Look at every line below and count those containing "港めぐりコース". Answer with the number only.

▼▼▼

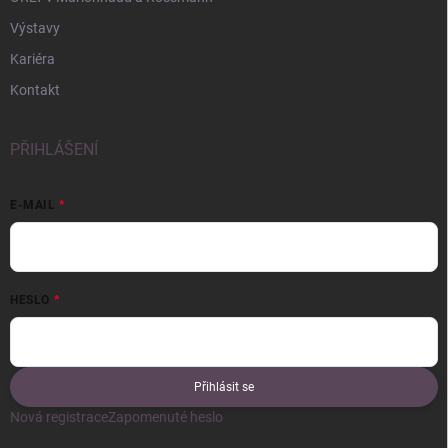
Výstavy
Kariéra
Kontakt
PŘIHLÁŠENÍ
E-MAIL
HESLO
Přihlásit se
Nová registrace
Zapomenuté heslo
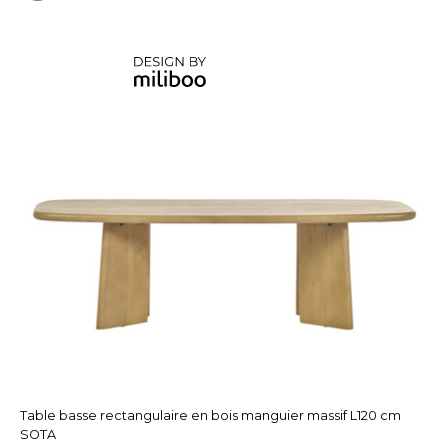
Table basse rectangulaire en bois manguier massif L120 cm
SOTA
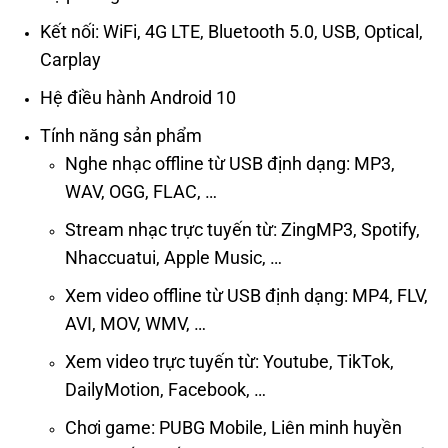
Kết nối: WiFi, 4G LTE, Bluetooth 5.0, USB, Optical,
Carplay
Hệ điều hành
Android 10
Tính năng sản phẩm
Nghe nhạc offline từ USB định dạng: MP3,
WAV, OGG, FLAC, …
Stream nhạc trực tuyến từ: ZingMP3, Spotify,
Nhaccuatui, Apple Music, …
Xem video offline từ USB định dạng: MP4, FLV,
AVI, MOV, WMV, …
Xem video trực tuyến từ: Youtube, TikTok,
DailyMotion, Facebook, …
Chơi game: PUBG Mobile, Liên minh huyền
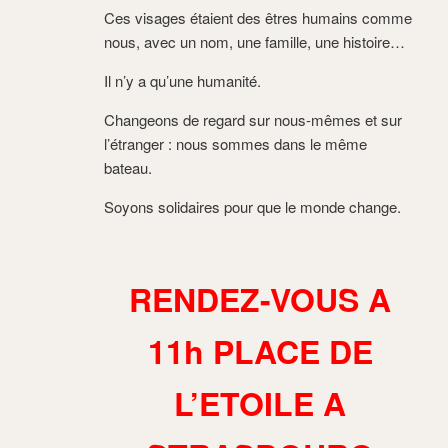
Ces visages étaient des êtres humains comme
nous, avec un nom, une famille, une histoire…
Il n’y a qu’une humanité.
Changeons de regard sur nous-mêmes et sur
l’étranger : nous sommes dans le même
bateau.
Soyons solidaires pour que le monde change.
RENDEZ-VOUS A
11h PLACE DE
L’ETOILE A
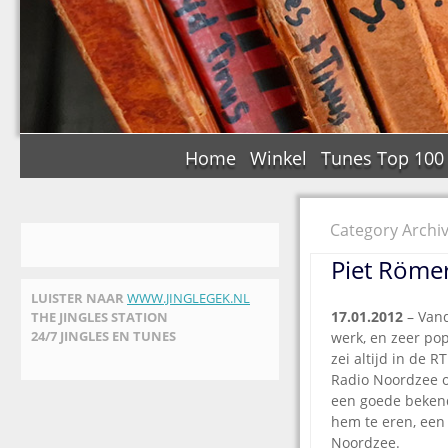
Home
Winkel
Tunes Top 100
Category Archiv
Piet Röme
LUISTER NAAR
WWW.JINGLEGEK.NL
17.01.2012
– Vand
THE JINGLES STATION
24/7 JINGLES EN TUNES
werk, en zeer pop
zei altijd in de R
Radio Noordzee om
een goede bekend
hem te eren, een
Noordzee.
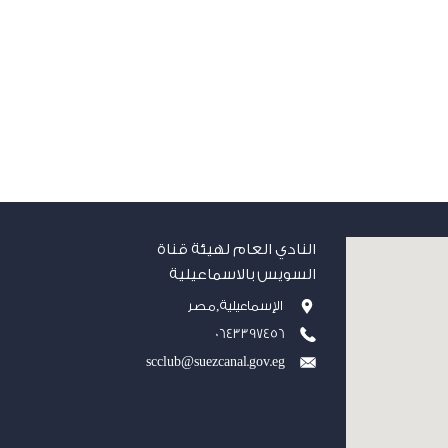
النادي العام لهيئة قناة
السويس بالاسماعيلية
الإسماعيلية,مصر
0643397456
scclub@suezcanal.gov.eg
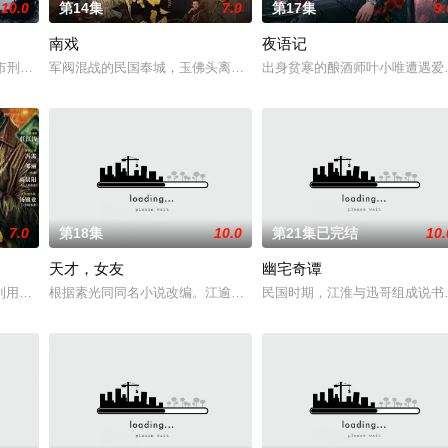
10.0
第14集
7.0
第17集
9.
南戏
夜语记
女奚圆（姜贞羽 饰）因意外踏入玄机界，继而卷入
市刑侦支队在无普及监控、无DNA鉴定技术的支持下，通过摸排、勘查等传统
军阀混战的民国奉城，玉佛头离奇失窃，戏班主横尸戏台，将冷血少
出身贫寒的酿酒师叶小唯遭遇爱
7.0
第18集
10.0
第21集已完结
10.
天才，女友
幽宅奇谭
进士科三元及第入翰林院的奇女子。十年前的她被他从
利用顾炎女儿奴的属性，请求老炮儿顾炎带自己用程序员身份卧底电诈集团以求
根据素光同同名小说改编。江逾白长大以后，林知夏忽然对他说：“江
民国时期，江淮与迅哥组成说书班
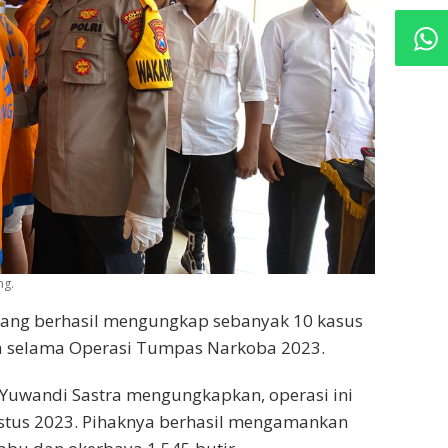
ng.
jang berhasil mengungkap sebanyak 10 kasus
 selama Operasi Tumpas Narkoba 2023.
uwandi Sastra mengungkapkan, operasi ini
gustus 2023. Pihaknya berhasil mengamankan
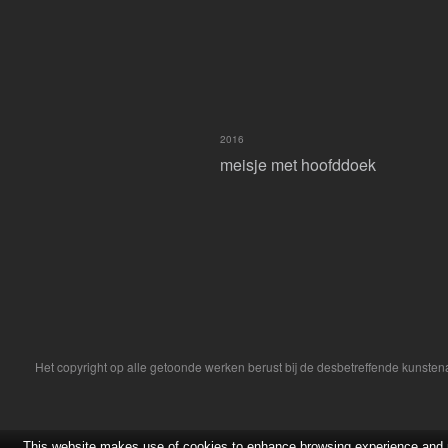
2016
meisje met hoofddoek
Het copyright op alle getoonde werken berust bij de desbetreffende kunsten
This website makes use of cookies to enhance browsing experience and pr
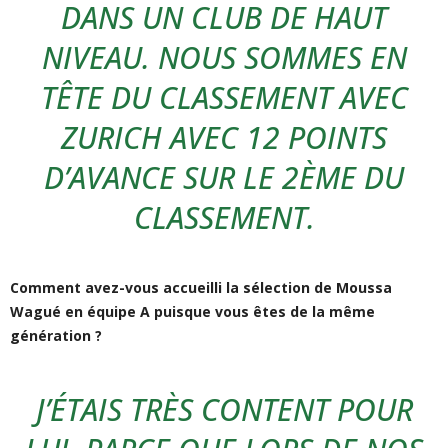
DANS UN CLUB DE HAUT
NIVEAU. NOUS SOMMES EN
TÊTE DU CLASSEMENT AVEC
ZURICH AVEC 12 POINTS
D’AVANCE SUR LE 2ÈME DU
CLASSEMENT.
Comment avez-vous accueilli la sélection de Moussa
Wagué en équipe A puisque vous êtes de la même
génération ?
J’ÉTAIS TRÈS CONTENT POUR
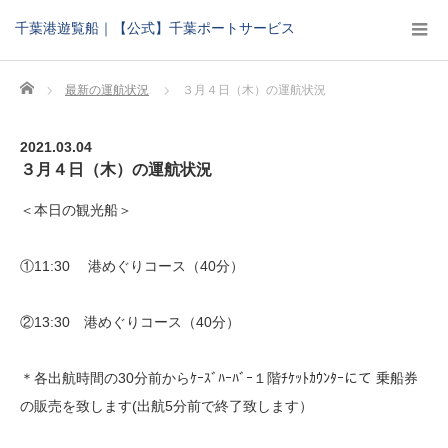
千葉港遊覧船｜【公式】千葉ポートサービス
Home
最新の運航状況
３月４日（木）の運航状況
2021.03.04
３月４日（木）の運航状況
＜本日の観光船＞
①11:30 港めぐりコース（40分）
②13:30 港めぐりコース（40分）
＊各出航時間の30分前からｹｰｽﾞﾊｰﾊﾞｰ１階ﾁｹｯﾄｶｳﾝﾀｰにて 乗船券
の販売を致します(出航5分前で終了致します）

▲▲▲

→ **Result below**: 2